WASHINGTON — U.S. and Mexican governments have resolved a trade dispute over trucking.
Mexico lifted tariffs on U.S. exports, including pork, on Oct. 21, and the U.S. government, earlier in October, granted the first permit to a Mexican trucking firm to haul goods into the United States.
The two governments in July signed an agreement resolving the trucking issue, with the U.S. Department of Transportation (DOT) crafting a cross-border trucking program and the Mexican government cutting the retaliatory tariffs by 50 percent.
The remaining tariffs were suspended Oct. 21 after DOT issued the trucking permit.
“America’s pork producers are very pleased that the United States issued the first Mexican trucking permit, which has led today to the Mexican government removing the remaining retaliatory tariffs on our products,” said National Pork Producers Council President Doug Wolf, a producer from Lancaster, Wis.
The long-standing dispute between the nations was over a provision of the 1994 North American Free Trade Agreement.
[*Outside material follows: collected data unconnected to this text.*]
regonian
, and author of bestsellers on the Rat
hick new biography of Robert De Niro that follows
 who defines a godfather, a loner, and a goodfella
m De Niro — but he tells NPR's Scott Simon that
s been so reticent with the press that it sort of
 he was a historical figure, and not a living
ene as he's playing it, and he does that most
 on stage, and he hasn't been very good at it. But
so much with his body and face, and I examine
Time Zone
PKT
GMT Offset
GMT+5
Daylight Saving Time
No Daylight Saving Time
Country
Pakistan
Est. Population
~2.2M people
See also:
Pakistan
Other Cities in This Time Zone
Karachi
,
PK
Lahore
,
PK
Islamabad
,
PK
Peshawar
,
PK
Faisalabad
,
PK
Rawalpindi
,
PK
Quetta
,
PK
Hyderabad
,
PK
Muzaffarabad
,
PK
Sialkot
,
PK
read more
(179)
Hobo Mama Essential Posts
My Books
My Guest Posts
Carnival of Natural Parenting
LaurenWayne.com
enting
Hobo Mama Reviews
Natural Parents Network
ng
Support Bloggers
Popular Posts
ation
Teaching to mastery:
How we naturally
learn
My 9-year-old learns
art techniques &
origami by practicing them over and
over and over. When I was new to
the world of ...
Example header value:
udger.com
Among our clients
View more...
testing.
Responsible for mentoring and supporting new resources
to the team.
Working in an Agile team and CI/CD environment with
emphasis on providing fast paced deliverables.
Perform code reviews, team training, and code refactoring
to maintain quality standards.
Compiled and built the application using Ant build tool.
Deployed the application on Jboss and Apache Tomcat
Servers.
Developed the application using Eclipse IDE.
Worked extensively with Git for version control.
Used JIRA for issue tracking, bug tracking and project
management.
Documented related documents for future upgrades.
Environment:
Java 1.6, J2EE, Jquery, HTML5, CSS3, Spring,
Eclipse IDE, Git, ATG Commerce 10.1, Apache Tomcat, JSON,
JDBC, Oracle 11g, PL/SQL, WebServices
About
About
The trucking provision was set to become effective in December 1995, but the United States failed to abide by it.
Mexico imposed tariffs on 89 U.S. products in March 2009, after Congress failed to renew a two-year-old pilot program that allowed a limited number of Mexican trucks into the United States. Mexico added products, including pork, in August 2010 after the Obama administration failed to present a proposal for resolving the trucking dispute.
Mexico is the second largest market for the U.S. pork industry, which shipped $986 million of pork south of the border in 2010. Since 1993, the year before NAFTA was implemented, U.S. pork exports to Mexico have increased by 780 percent.